01.27.14 5:30 PM ET
Republican Warner Backs Democrat Warner
Longtime Virginia Republican Senator John Warner announced his endorsement of incumbent Democrat Mark Warner Monday
John Warner was a mainstay of the Virginia GOP for decades. A relatively moderate Republican, he served 30 years in the U.S. Senate from 1978 to 2008. The aristocratic Warner, who was married at different times to both a Mellon heiress and Elizabeth Taylor with the epitome of traditional establishment Republican. His endorsement of Mark Warner is a major boost to the centrist Democrat who is up for re-election to his second term in the U.S. Senate in 2014. Mark Warner is a former Governor of Virginia who also unsuccessfully ran for Senate against John Warner in 1996.

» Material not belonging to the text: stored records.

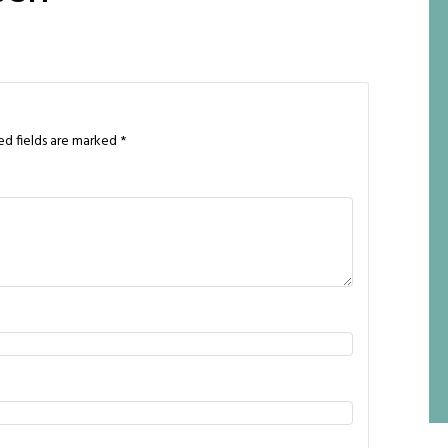
ed fields are marked
*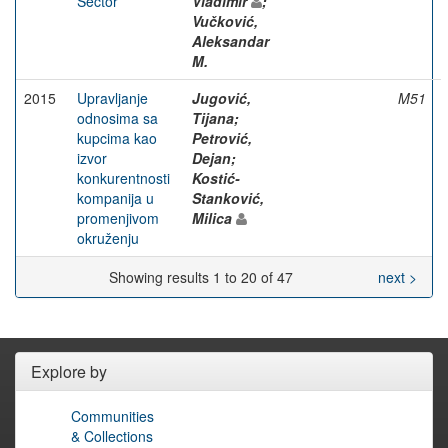
Sector
Vladimir
;
Vučković,
Aleksandar
M.
2015
Upravljanje
Jugović,
M51
odnosima sa
Tijana;
kupcima kao
Petrović,
izvor
Dejan;
konkurentnosti
Kostić-
kompanija u
Stanković,
promenjivom
Milica
okruženju
Showing results 1 to 20 of 47
next >
Explore by
Communities
& Collections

This endorsement comes shortly after longtime Republican insider Ed Gillespie entered the Senate race and signals a major shift in the race. Gillespie, a lobbyist, political consultant and former George W. Bush White House aide who served as chair of the RNC from 2003-2005. His entry into the race was supposed to provide Mark Warner a credible opponent in this swing state as well as unite the deeply divided Virginia GOP, where social conservatives and Tea Partiers have long been feuding with the party establishment.

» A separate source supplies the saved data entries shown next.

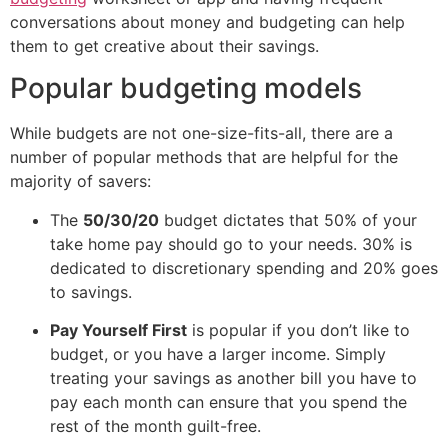
conversations about money and budgeting can help
them to get creative about their savings.
Popular budgeting models
While budgets are not one-size-fits-all, there are a
number of popular methods that are helpful for the
majority of savers:
The
50/30/20
budget dictates that 50% of your
take home pay should go to your needs. 30% is
dedicated to discretionary spending and 20% goes
to savings.
Pay Yourself First
is popular if you don’t like to
budget, or you have a larger income. Simply
treating your savings as another bill you have to
pay each month can ensure that you spend the
rest of the month guilt-free.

This rift came to the fore during the state's 2013 gubernatorial campaign when social conservative Ken Cuccinelli lost to Democratic fundraiser Terry McAuliffe while suffering a number of notable Republican defections. In particular, Cuccinelli's top rival for the GOP nomination, Lt. Gov. Bill Bolling refused to endorse in the race and one of his key advisors, Boyd Marcus, openly backed McAuliffe.

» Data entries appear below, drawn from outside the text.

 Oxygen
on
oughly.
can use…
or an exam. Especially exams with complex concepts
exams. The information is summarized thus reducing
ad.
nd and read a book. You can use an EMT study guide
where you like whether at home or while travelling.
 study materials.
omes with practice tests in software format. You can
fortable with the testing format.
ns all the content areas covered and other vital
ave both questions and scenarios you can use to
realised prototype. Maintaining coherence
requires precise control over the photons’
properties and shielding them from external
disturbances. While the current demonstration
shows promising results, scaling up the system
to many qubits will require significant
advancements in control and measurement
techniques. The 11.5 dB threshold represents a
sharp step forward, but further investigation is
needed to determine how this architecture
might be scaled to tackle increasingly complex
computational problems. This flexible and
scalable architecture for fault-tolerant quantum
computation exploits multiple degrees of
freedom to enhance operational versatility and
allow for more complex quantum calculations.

John Warner's endorsement is not a gamechanger, few, if any, endorsements actually are. But, it's the first time that he has ever openly backed a Democrat and marks an important indicator of changing political currents in the Old Dominion. With Virginia emerging as a key swing state nationally, it marks a bad omen for Republican fortunes in 2016 who need to win back the independent voters and centrists who long supported John Warner throughout his political career.